▶ Instructions for the task:
Leaving out all pictures, return the records word for word.

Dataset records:

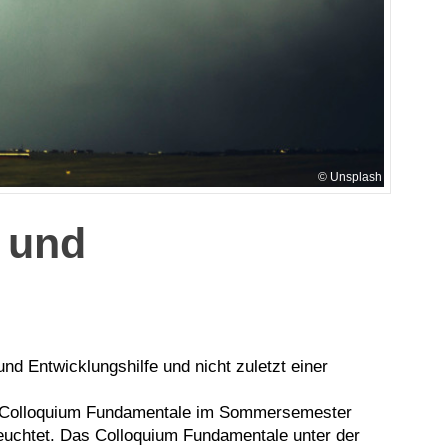
Unsplash
 und
nd Entwicklungshilfe und nicht zuletzt einer
es Colloquium Fundamentale im Sommersemester
eleuchtet. Das Colloquium Fundamentale unter der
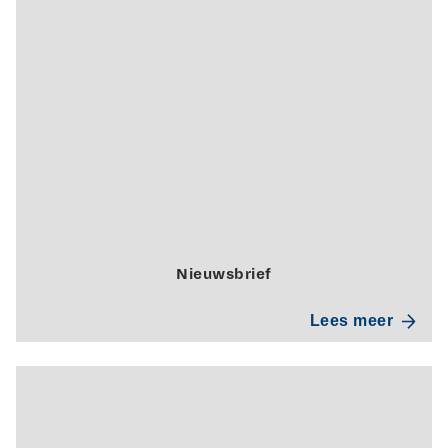
Nieuwsbrief
Lees meer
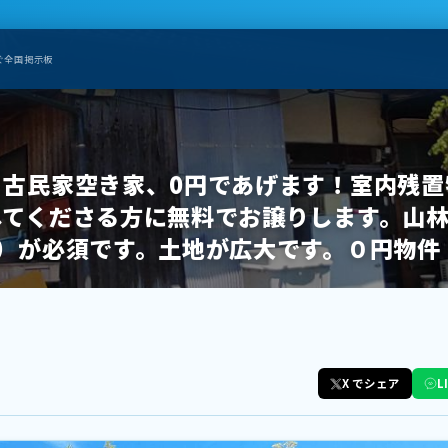
ぐ全国掲示板
】古民家空き家、0円であげます！室内残置
してくださる方に無料でお譲りします。山
）が必須です。土地が広大です。０円物件
X でシェア
L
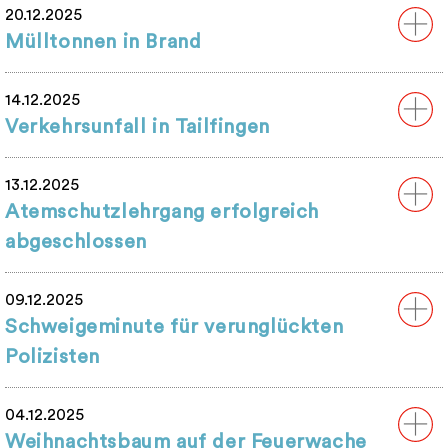
20.12.2025
Mülltonnen in Brand
14.12.2025
Verkehrsunfall in Tailfingen
13.12.2025
Atemschutzlehrgang erfolgreich
abgeschlossen
09.12.2025
Schweigeminute für verunglückten
Polizisten
04.12.2025
Weihnachtsbaum auf der Feuerwache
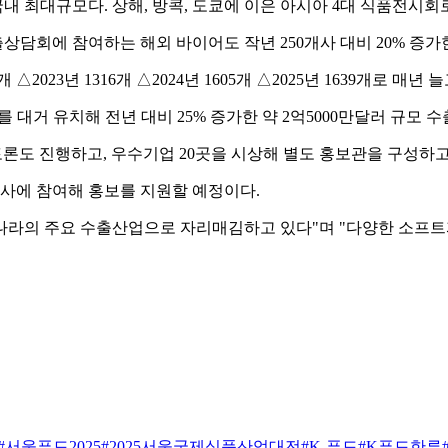
국내 최대규모다. 상해, 방콕, 도쿄에 이은 아시아 4대 식품전시회
상담회에 참여하는 해외 바이어도 작년 250개사 대비 20% 증가한
개 △2023년 1316개 △2024년 1605개 △2025년 1639개로 매년 
 대거 유치해 전년 대비 25% 증가한 약 2억5000만달러 규모 
토론도 진행하고, 우수기업 20곳을 시상해 별도 홍보관을 구성하
 행사에 참여해 홍보를 지원할 예정이다.
나라의 주요 수출산업으로 자리매김하고 있다"며 "다양한 소프트
#서울푸드2025
#2025서울국제식품산업대전
#K-푸드
#K푸드한류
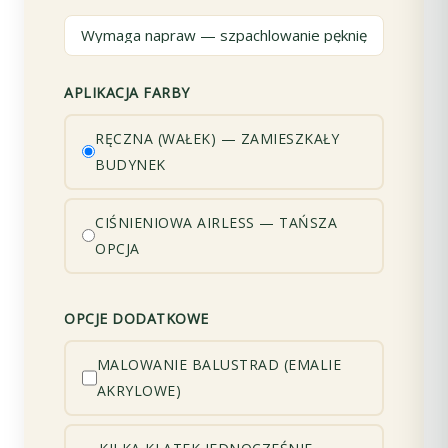
APLIKACJA FARBY
RĘCZNA (WAŁEK) — ZAMIESZKAŁY
BUDYNEK
CIŚNIENIOWA AIRLESS — TAŃSZA
OPCJA
OPCJE DODATKOWE
MALOWANIE BALUSTRAD (EMALIE
AKRYLOWE)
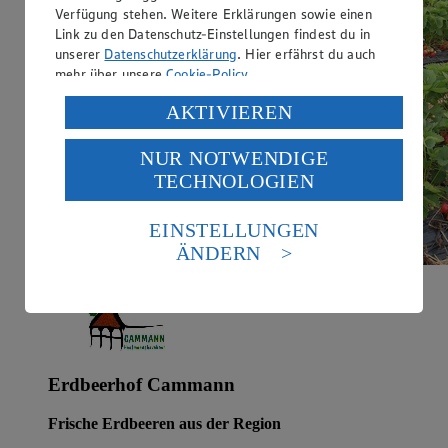
Verfügung stehen. Weitere Erklärungen sowie einen
Link zu den Datenschutz-Einstellungen findest du in
unserer
Datenschutzerklärung
. Hier erfährst du auch
mehr über unsere
Cookie-Policy
.
Verarbeitung deiner personenbezogenen Daten in den
AKTIVIEREN
USA durch Facebook und YouTube:
NUR NOTWENDIGE
Wenn du auf „Aktivieren“ klickst, willigst du im Sinne
TECHNOLOGIEN
des Art. 49 Abs. 1 Satz 1 lit. a) DSGVO ein, dass deine
Daten in den USA verarbeitet werden. Der EuGH sieht
die USA als Land mit einem nach europäischen
EINSTELLUNGEN
Standards nicht angemessenen Datenschutzniveau an.
ÄNDERN
Es besteht das Risiko eines Zugriffs durch US-
amerikanische Behörden.
Informationen zum Herausgeber der Seite findest du
im
Impressum
Erdbeerhof Cammann
Frische Erdbeeren aus der Region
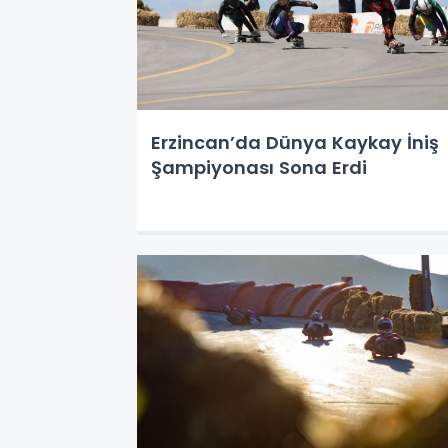
Erzincan’da Dünya Kaykay İniş
Şampiyonası Sona Erdi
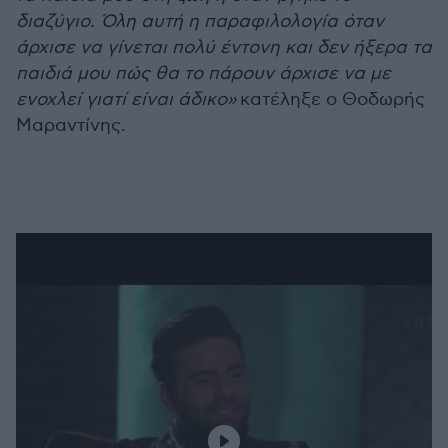
διαζύγιο. Όλη αυτή η παραφιλολογία όταν
άρχισε να γίνεται πολύ έντονη και δεν ήξερα τα
παιδιά μου πώς θα το πάρουν άρχισε να με
ενοχλεί γιατί είναι άδικο»
κατέληξε ο Θοδωρής
Μαραντίνης.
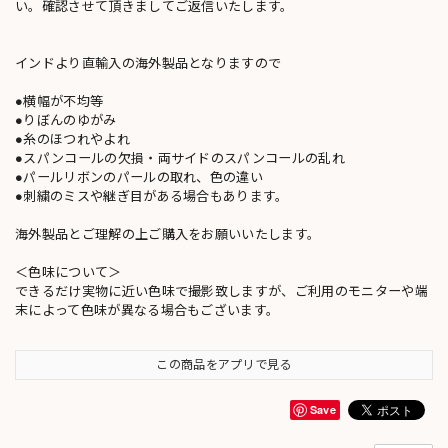
い。確認させて頂きましてご返信いたします。
インドより直輸入の海外製品となりますので
●横幅が不均等
●りぼんのゆがみ
●糸のほつれやよれ
●スパンコールの欠損・両サイドのスパンコールの乱れ
●パールリボンのパールの取れ、色の違い
●刺繍のミスや継ぎ目がある場合もあります。
海外製品とご理解の上ご購入をお願いいたします。
＜色味について＞
できるだけ実物に近い色味で撮影致しますが、ご利用のモニターや端
末によって色味が異なる場合もございます。
この商品をアプリで見る
Save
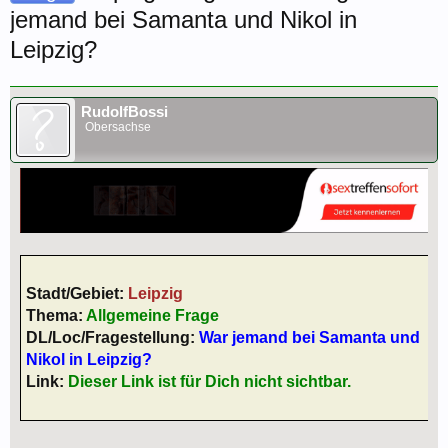
jemand bei Samanta und Nikol in
Leipzig?
RudolfBossi
Obersachse
Stadt/Gebiet:
Leipzig
Thema:
Allgemeine Frage
DL/Loc/Fragestellung:
War jemand bei Samanta und
Nikol in Leipzig?
Link:
Dieser Link ist für Dich nicht sichtbar.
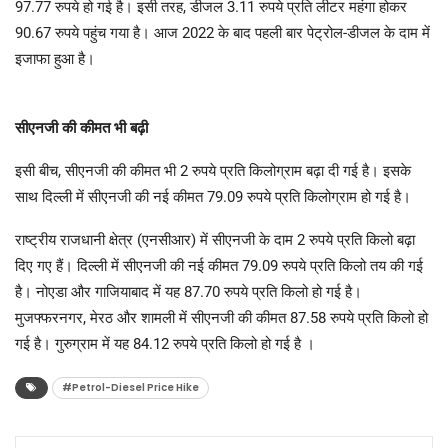
97.77 रुपये हो गई है। इसी तरह, डीजल 3.11 रुपये प्रति लीटर महंगा होकर
90.67 रुपये पहुंच गया है। आज 2022 के बाद पहली बार पेट्रोल-डीजल के दाम में
इजाफा हुआ है।
सीएनजी की कीमत भी बढ़ी
इसी बीच, सीएनजी की कीमत भी 2 रुपये प्रति किलोग्राम बढ़ा दी गई है। इसके
साथ दिल्ली में सीएनजी की नई कीमत 79.09 रुपये प्रति किलोग्राम हो गई है।
राष्ट्रीय राजधानी क्षेत्र (एनसीआर) में सीएनजी के दाम 2 रुपये प्रति किलो बढ़ा
दिए गए हैं। दिल्ली में सीएनजी की नई कीमत 79.09 रुपये प्रति किलो तय की गई
है। नोएडा और गाजियाबाद में यह 87.70 रुपये प्रति किलो हो गई है।
मुजफ्फरनगर, मेरठ और शामली में सीएनजी की कीमत 87.58 रुपये प्रति किलो हो
गई है। गुरुग्राम में यह 84.12 रुपये प्रति किलो हो गई है ।
#Petrol-Diesel Price Hike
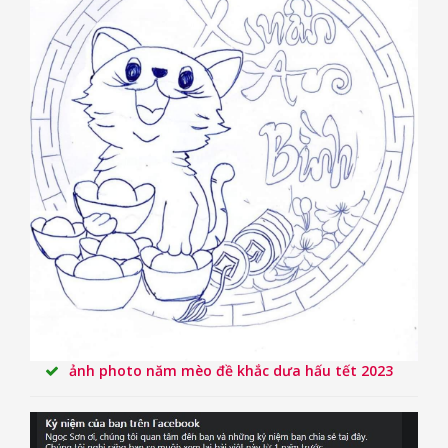
ảnh photo năm mèo đề khắc dưa hấu tết 2023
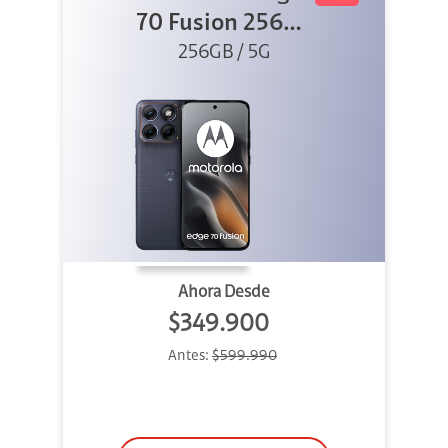
70 Fusion 256GB
256GB / 5G
Azul
Ahora Desde
$349.900
Antes:
$599.990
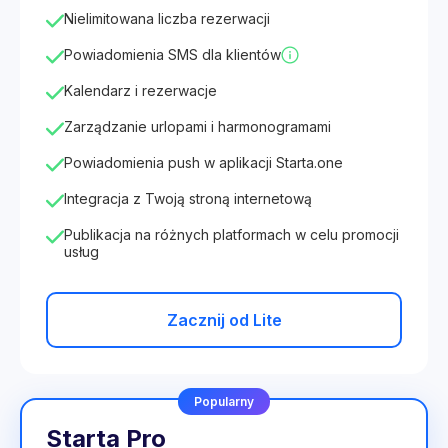
Nielimitowana liczba rezerwacji
Powiadomienia SMS dla klientów
Kalendarz i rezerwacje
Zarządzanie urlopami i harmonogramami
Powiadomienia push w aplikacji Starta.one
Integracja z Twoją stroną internetową
Publikacja na różnych platformach w celu promocji
usług
Zacznij od Lite
Popularny
Starta Pro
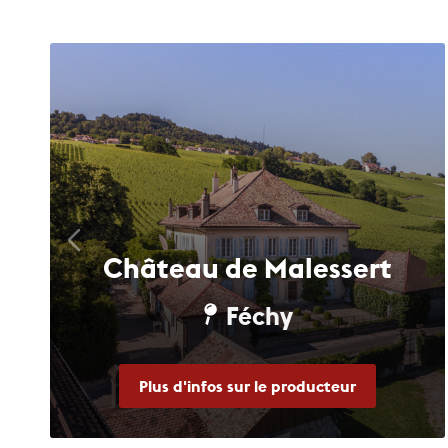
Château de Malessert
Féchy
Plus d'infos sur le producteur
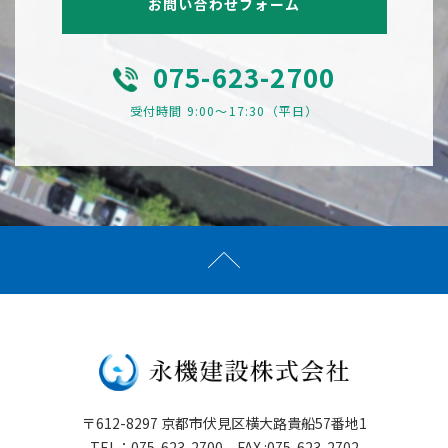
お問い合わせフォーム
075-623-2700
受付時間 9:00〜17:30（平日）
〒612-8297 京都市伏見区横大路貴船57番地1
TEL：075-623-2700 FAX :075-623-2702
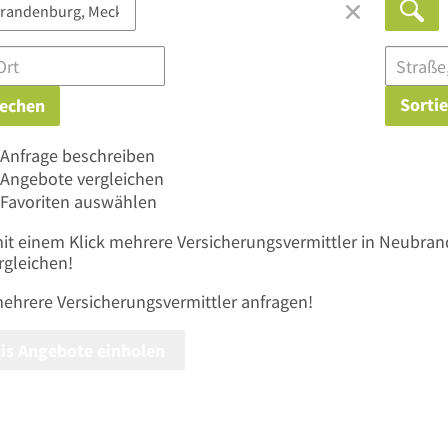
Sorti
echen
Anfrage beschreiben
Angebote vergleichen
Favoriten auswählen
mit einem Klick mehrere
Versicherungsvermittler
in Neubrand
rgleichen!
mehrere
Versicherungsvermittler
anfragen!
is Angebote einholen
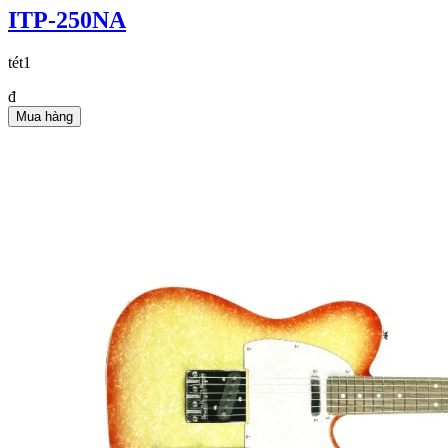
ITP-250NA
tét1
đ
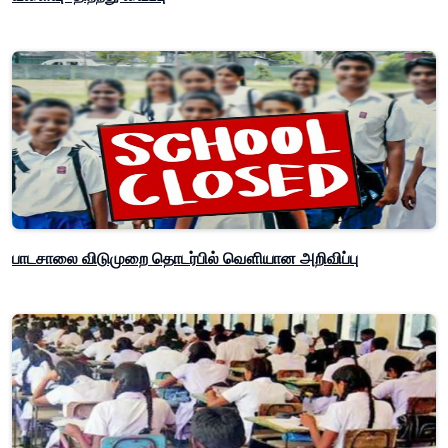
பாடசாலை விடுமுறை தொடர்பில் வௌியான அறிவிப்பு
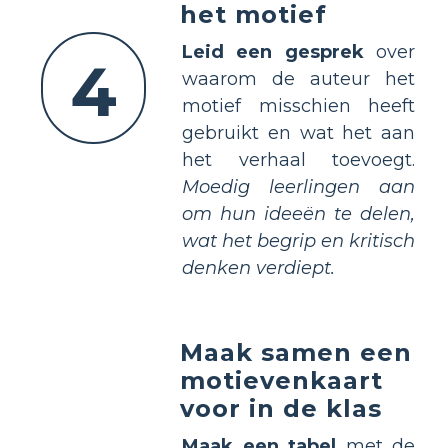
het motief
Leid een gesprek
over
4
waarom de auteur het
motief misschien heeft
gebruikt en wat het aan
het verhaal toevoegt.
Moedig leerlingen aan
om hun ideeën te delen,
wat het begrip en kritisch
denken verdiept.
Maak samen een
motievenkaart
voor in de klas
Maak een tabel
met de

▶ Response box:
Unsplash
 und
nd Entwicklungshilfe und nicht zuletzt einer
es Colloquium Fundamentale im Sommersemester
eleuchtet. Das Colloquium Fundamentale unter der
Nieuwsbrief
Lees meer
ぐ全国掲示板
】古民家空き家、0円であげます！室内残置
してくださる方に無料でお譲りします。山
）が必須です。土地が広大です。０円物件
X でシェア
L
20.12.2025
Mülltonnen in Brand
14.12.2025
Verkehrsunfall in Tailfingen
13.12.2025
Atemschutzlehrgang erfolgreich
abgeschlossen
09.12.2025
Schweigeminute für verunglückten
Polizisten
04.12.2025
Weihnachtsbaum auf der Feuerwache
국내 최대규모다. 상해, 방콕, 도쿄에 이은 아시아 4대 식품전시회
상담회에 참여하는 해외 바이어도 작년 250개사 대비 20% 증가한
개 △2023년 1316개 △2024년 1605개 △2025년 1639개로 매년 
 대거 유치해 전년 대비 25% 증가한 약 2억5000만달러 규모 
토론도 진행하고, 우수기업 20곳을 시상해 별도 홍보관을 구성하
 행사에 참여해 홍보를 지원할 예정이다.
나라의 주요 수출산업으로 자리매김하고 있다"며 "다양한 소프트
#서울푸드2025
#2025서울국제식품산업대전
#K-푸드
#K푸드한류
APLIKACJA FARBY
RĘCZNA (WAŁEK) — ZAMIESZKAŁY
BUDYNEK
CIŚNIENIOWA AIRLESS — TAŃSZA
OPCJA
OPCJE DODATKOWE
MALOWANIE BALUSTRAD (EMALIE
AKRYLOWE)
Verfügung stehen. Weitere Erklärungen sowie einen
Link zu den Datenschutz-Einstellungen findest du in
unserer
Datenschutzerklärung
. Hier erfährst du auch
mehr über unsere
Cookie-Policy
.
Verarbeitung deiner personenbezogenen Daten in den
AKTIVIEREN
USA durch Facebook und YouTube:
NUR NOTWENDIGE
Wenn du auf „Aktivieren“ klickst, willigst du im Sinne
TECHNOLOGIEN
des Art. 49 Abs. 1 Satz 1 lit. a) DSGVO ein, dass deine
Daten in den USA verarbeitet werden. Der EuGH sieht
die USA als Land mit einem nach europäischen
EINSTELLUNGEN
Standards nicht angemessenen Datenschutzniveau an.
ÄNDERN
Es besteht das Risiko eines Zugriffs durch US-
amerikanische Behörden.
Informationen zum Herausgeber der Seite findest du
im
Impressum
Erdbeerhof Cammann
Frische Erdbeeren aus der Region
Erzincan’da Dünya Kaykay İniş
Şampiyonası Sona Erdi
διαζύγιο. Όλη αυτή η παραφιλολογία όταν
άρχισε να γίνεται πολύ έντονη και δεν ήξερα τα
παιδιά μου πώς θα το πάρουν άρχισε να με
ενοχλεί γιατί είναι άδικο»
κατέληξε ο Θοδωρής
Μαραντίνης.
い。確認させて頂きましてご返信いたします。
インドより直輸入の海外製品となりますので
●横幅が不均等
●りぼんのゆがみ
●糸のほつれやよれ
●スパンコールの欠損・両サイドのスパンコールの乱れ
●パールリボンのパールの取れ、色の違い
●刺繍のミスや継ぎ目がある場合もあります。
海外製品とご理解の上ご購入をお願いいたします。
＜色味について＞
できるだけ実物に近い色味で撮影致しますが、ご利用のモニターや端
末によって色味が異なる場合もございます。
この商品をアプリで見る
Save
jemand bei Samanta und Nikol in
Leipzig?
RudolfBossi
Obersachse
Stadt/Gebiet:
Leipzig
Thema:
Allgemeine Frage
DL/Loc/Fragestellung:
War jemand bei Samanta und
Nikol in Leipzig?
Link:
Dieser Link ist für Dich nicht sichtbar.
97.77 रुपये हो गई है। इसी तरह, डीजल 3.11 रुपये प्रति लीटर महंगा होकर
90.67 रुपये पहुंच गया है। आज 2022 के बाद पहली बार पेट्रोल-डीजल के दाम में
इजाफा हुआ है।
सीएनजी की कीमत भी बढ़ी
इसी बीच, सीएनजी की कीमत भी 2 रुपये प्रति किलोग्राम बढ़ा दी गई है। इसके
साथ दिल्ली में सीएनजी की नई कीमत 79.09 रुपये प्रति किलोग्राम हो गई है।
राष्ट्रीय राजधानी क्षेत्र (एनसीआर) में सीएनजी के दाम 2 रुपये प्रति किलो बढ़ा
दिए गए हैं। दिल्ली में सीएनजी की नई कीमत 79.09 रुपये प्रति किलो तय की गई
है। नोएडा और गाजियाबाद में यह 87.70 रुपये प्रति किलो हो गई है।
मुजफ्फरनगर, मेरठ और शामली में सीएनजी की कीमत 87.58 रुपये प्रति किलो हो
गई है। गुरुग्राम में यह 84.12 रुपये प्रति किलो हो गई है ।
#Petrol-Diesel Price Hike
ảnh photo năm mèo đề khắc dưa hấu tết 2023
70 Fusion 256GB
256GB / 5G
Azul
Ahora Desde
$349.900
Antes:
$599.990
Nielimitowana liczba rezerwacji
Powiadomienia SMS dla klientów
Kalendarz i rezerwacje
Zarządzanie urlopami i harmonogramami
Powiadomienia push w aplikacji Starta.one
Integracja z Twoją stroną internetową
Publikacja na różnych platformach w celu promocji
usług
Zacznij od Lite
Popularny
Starta Pro
Château de Malessert
Féchy
Plus d'infos sur le producteur
お問い合わせフォーム
075-623-2700
受付時間 9:00〜17:30（平日）
〒612-8297 京都市伏見区横大路貴船57番地1
TEL：075-623-2700 FAX :075-623-2702
Sorti
echen
Anfrage beschreiben
Angebote vergleichen
Favoriten auswählen
mit einem Klick mehrere
Versicherungsvermittler
in Neubrand
rgleichen!
mehrere
Versicherungsvermittler
anfragen!
is Angebote einholen
ITP-250NA
tét1
đ
பாடசாலை விடுமுறை தொடர்பில் வௌியான அறிவிப்பு
het motief
Leid een gesprek
over
4
waarom de auteur het
motief misschien heeft
gebruikt en wat het aan
het verhaal toevoegt.
Moedig leerlingen aan
om hun ideeën te delen,
wat het begrip en kritisch
denken verdiept.
Maak samen een
motievenkaart
voor in de klas
Maak een tabel
met de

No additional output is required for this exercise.